- Church: Anglican Church of Tanzania
- Diocese: Diocese of Mount Kilimanjaro
- In office: 2004–2009
- Successor: Isaiah Chambala (as Bishop of Kiteto)
- Other posts: Honorary assistant bishop, Diocese of Chester (2008–present)

Orders
- Ordination: 1965 (deacon); 1966 (priest) by Gerald Ellison
- Consecration: 2003

Personal details
- Born: 1940 (age 85–86)
- Denomination: Anglican
- Alma mater: University of London Tyndale Hall, Bristol

= John Hayden (bishop) =

British retired Anglican bishop (born 1940)

John Donald Hayden (born 1940) is a British retired Anglican bishop. He served in Tanzania as Assistant Bishop of Mount Kilimanjaro and is now an honorary assistant bishop in the Diocese of Chester.
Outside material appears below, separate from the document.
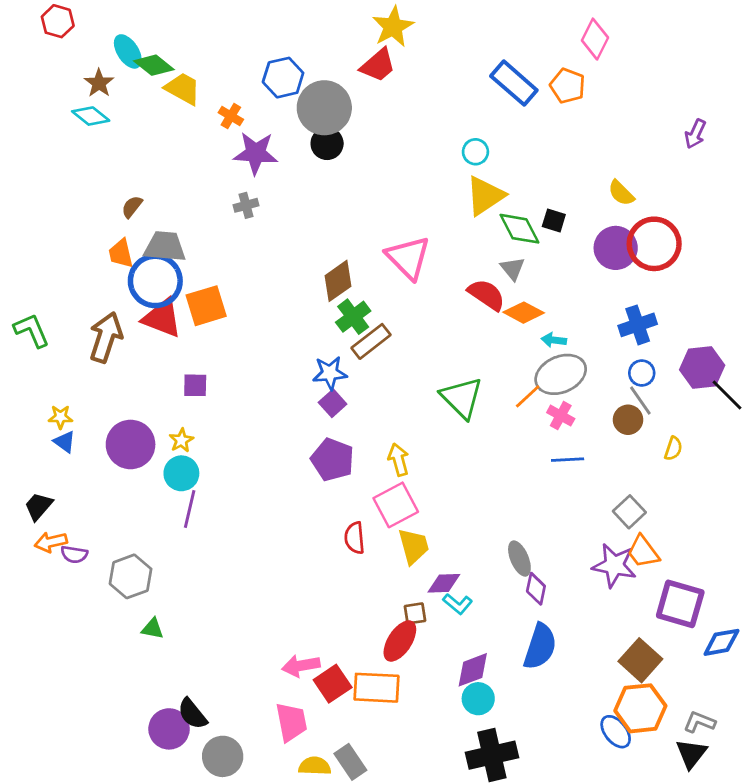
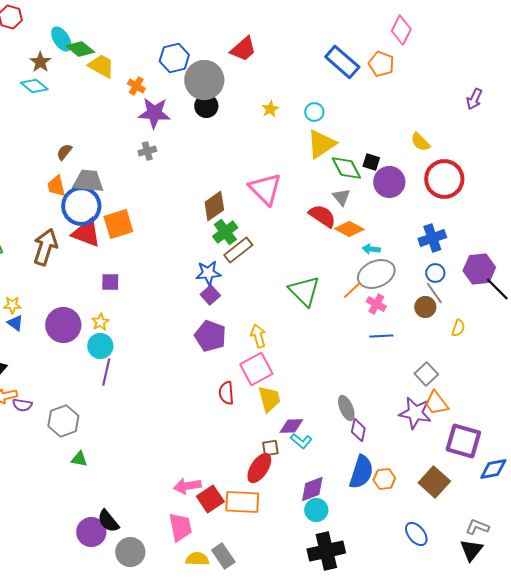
yellow star: (393, 27) -> (270, 109), moved, size x0.6
purple circle: (616, 248) -> (389, 182), moved
orange hexagon: (640, 708) -> (384, 479), moved, size x0.6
Hayden received a Bachelor of Divinity (BD) degree from the University of London in 1962 and left ministerial training at Tyndale Hall, Bristol in 1963. He was then ordained a deacon at Michaelmas (26 September) 1965 and a priest the next Michaelmas (25 September 1966), both times by Gerald Ellison, Bishop of Chester, at Chester Cathedral. He served his titles (curacies) at Macclesfield (until 1968) and then Holy Spirit Cathedral, Dodoma (until 1969). He then became Vicar of Moshi for seven years, 1970–1977; and Home Secretary for the United Society for Christian Literature, 1977–1983.

Hayden spent eleven years as Team Vicar of St Mary at Stoke with Stoke Park, Suffolk (1983–1994) before a ten-year incumbency of St Mary's, Bury St Edmunds (as Priest-in-Charge until 1999 then Vicar until 2004). He was consecrated a bishop in 2003, to serve in Tanzania as Assistant Bishop of Mount Kilimanjaro (2004–2009): as assistant bishop in the Anglican Church of Tanzania Diocese of Mount Kilimanjaro, his task was to prepare the southern portion of that diocese to become a separate diocese; the new Diocese of Kiteto was duly erected in 2009. Hayden retired back to Cheshire in 2008, where he has been licensed as an honorary assistant bishop of the Diocese of Chester.

Hayden first went to the Middle East in 1964 and has continued to lead pilgrimages there since. He has written 7 pilgrim guides covering this area. Those in print in 2017 are the Holy Land, Greece and Christ in Glory covering the 7 churches of Revelation in W Turkey.